Several answers give reasons as to why the SAT doesn’t measure intelligence. But so far no answer explains – assumin you already know that it doesn’t measure your intelligence – how you can get over that feeling. So that’s what I’m going to answer with this post.
First of all, I do think it is a good idea to be clear about what the SAT does measure.
A good SAT score really means…
- You’re a good test-taker.
You don’t suffer from test anxiety. Time pressures don’t bother you. Your #2 pencil never gets dull and four hours in a cold classroom ain’t no thang.
- You’ve *cracked* the exam.
You have the money, time, and energy to hire a tutor, take multiple practice exams, and/or take the real thing several times.

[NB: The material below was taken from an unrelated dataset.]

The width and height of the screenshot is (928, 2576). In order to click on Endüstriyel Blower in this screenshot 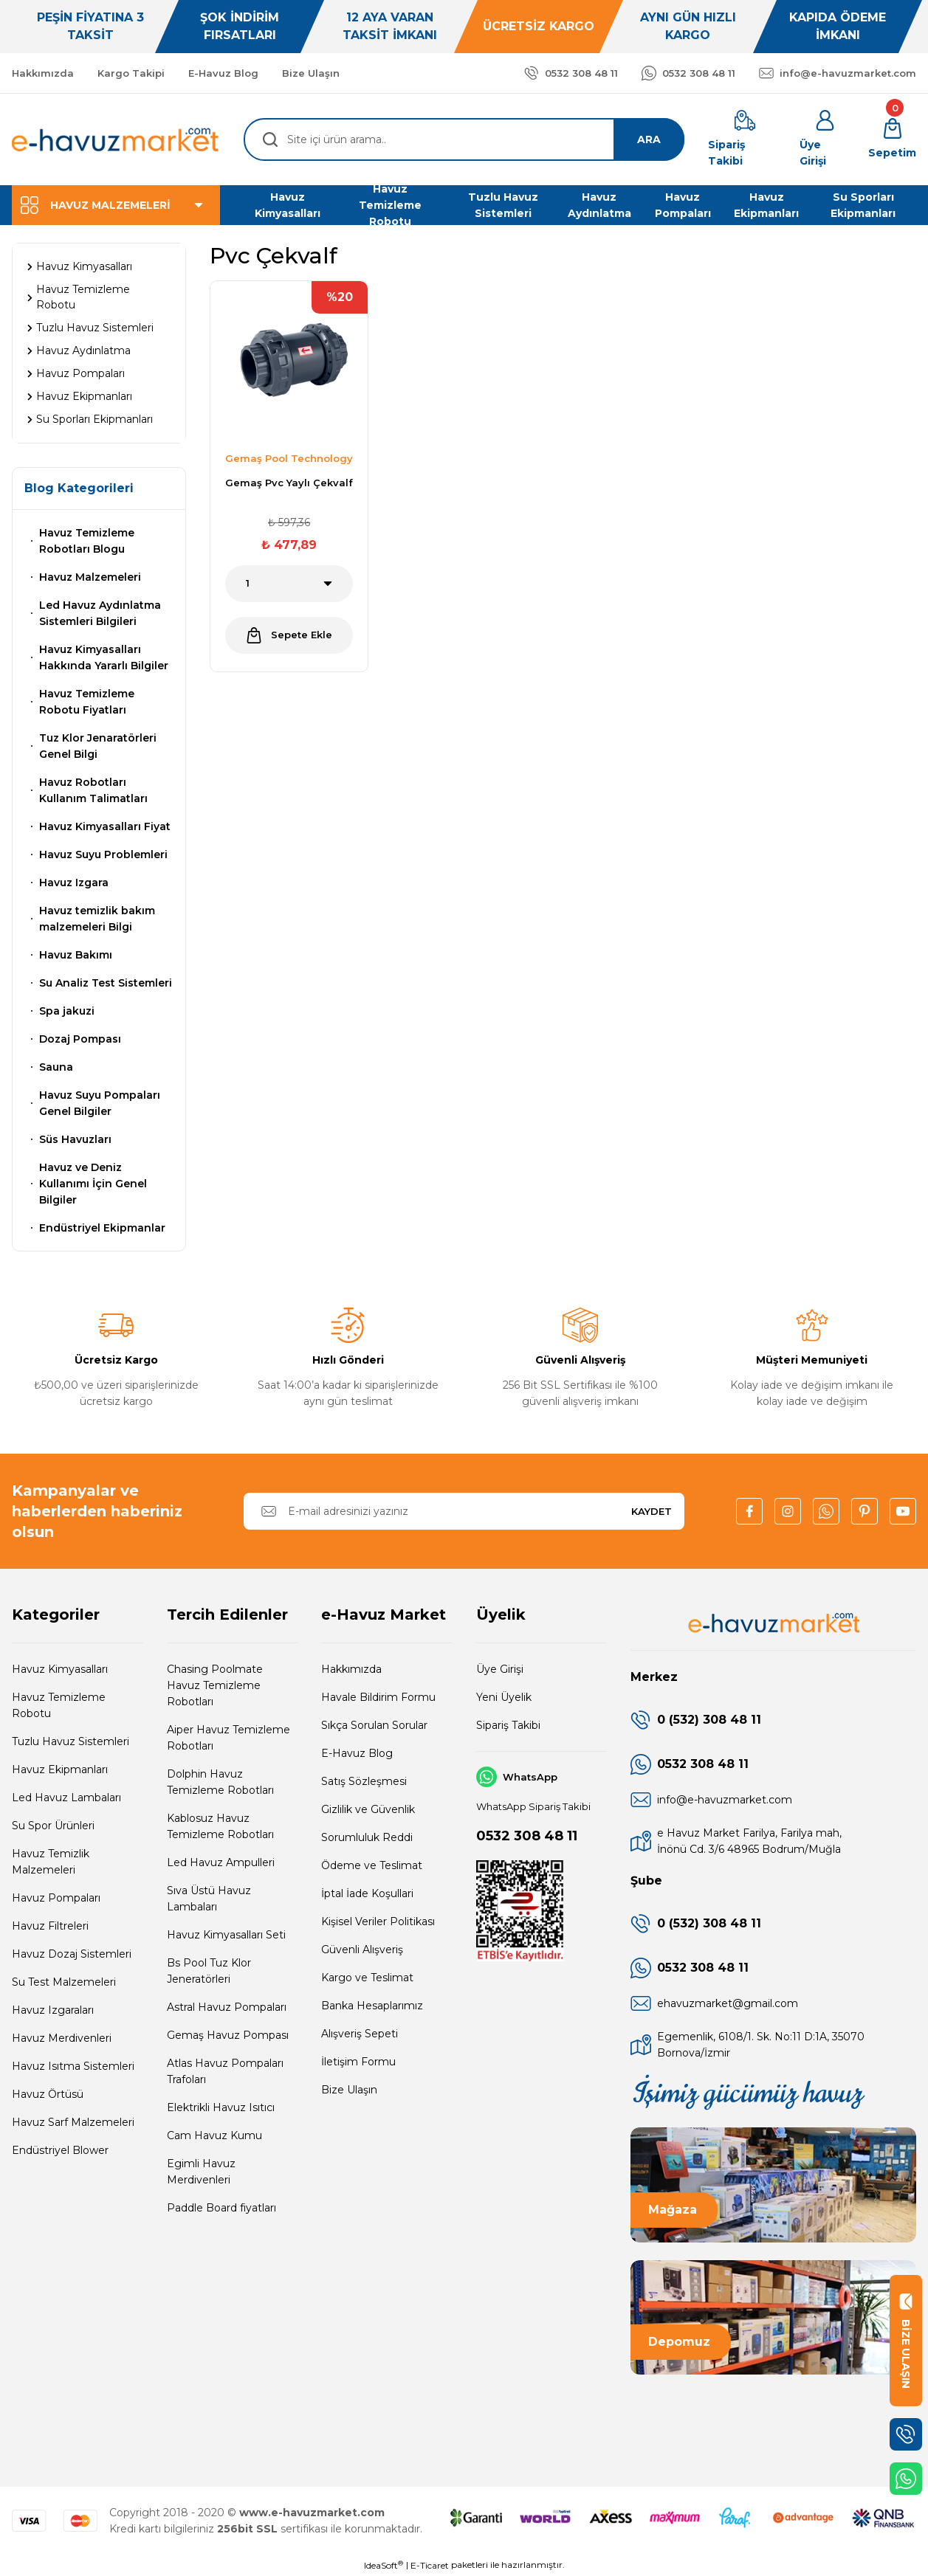 , I will do `click(60, 2150)`.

- Your teachers knew what was coming.
At some schools, the teachers are very aware of what the SAT tests for and help you prepare without you even knowing it. While the SAT is supposed to test topics that all high schools teach their students, we all know that some teachers are better than others… and some curriculums are more thorough than others.
The SAT does not measure…
- How well you did in high school.
That would be your GPA and teacher recommendations, if you’re thinking about class work. Of course, how “well” we do in something is even bigger than class work. Did you make friends? Were you happy? Did your soccer team win the tournament?
- Your intelligence.
Nothing can really measure intelligence, because there are multiple types of intelligence. Even an IQ test only measures cognitive problem-solving skills, which is just one type of intelligence.
Okay. But let’s say you already know all of this. Here’s the real question:
How do you get over the feeling that your intelligence is being judged?
1. Identify why you feel that way.
Are your peers comparing SAT scores and joking about how smart/stupid people are? Maybe it’s your parents. Or even your teachers.
If that’s the case, it might be helpful to keep your SAT scores to yourself. And walk away from conversations where people are comparing scores.
2. Ask yourself how important an SAT score really is for you.
Getting a bad SAT score can make you feel bad about yourself. But it’s not going to stop you from going to college, being a successful individual, or making a ton of money.
If your score truly isn’t up to par, seek out colleges that don’t care so much about the SAT. There are over 880 accredited schools in the US that do not use the SAT or ACT to admit students. See a list of them here.
3. Recognize in what ways you are intelligent.
Back to my comment on how there are multiple intelligences. Here they are:
Ask yourself– how well would I do on the SAT if it tested my ability to sing on key? Or run a marathon?
How well would my peers do if it tested their ability to empathize with others? Or make sculptures out of clay?
The next time someone makes you feel judged for your SAT score, tell them the following:
- My SAT score isn’t really important because my skills are…
And then change the subject.
4. Understand that people will always try to make you feel like your intelligence is being judged.
Whether you are taking the SAT or applying for a job, society is great at judging. Even if you make a perfect SAT score now, you’ll still find people who treat you as less intelligent later on in life.
I taught kindergarten for a short time, and even my kindergarten students would label each other as smart or stupid based on their ability to remember words like “frog” and “playground” in a foreign language. [English, as it turned out. I was teaching in Turkey.]
The only remedy that will make you truly feel better is to recognize your own intelligence, qualities and personal beauty. When you focus on that, nobody will ever be able to tear you down.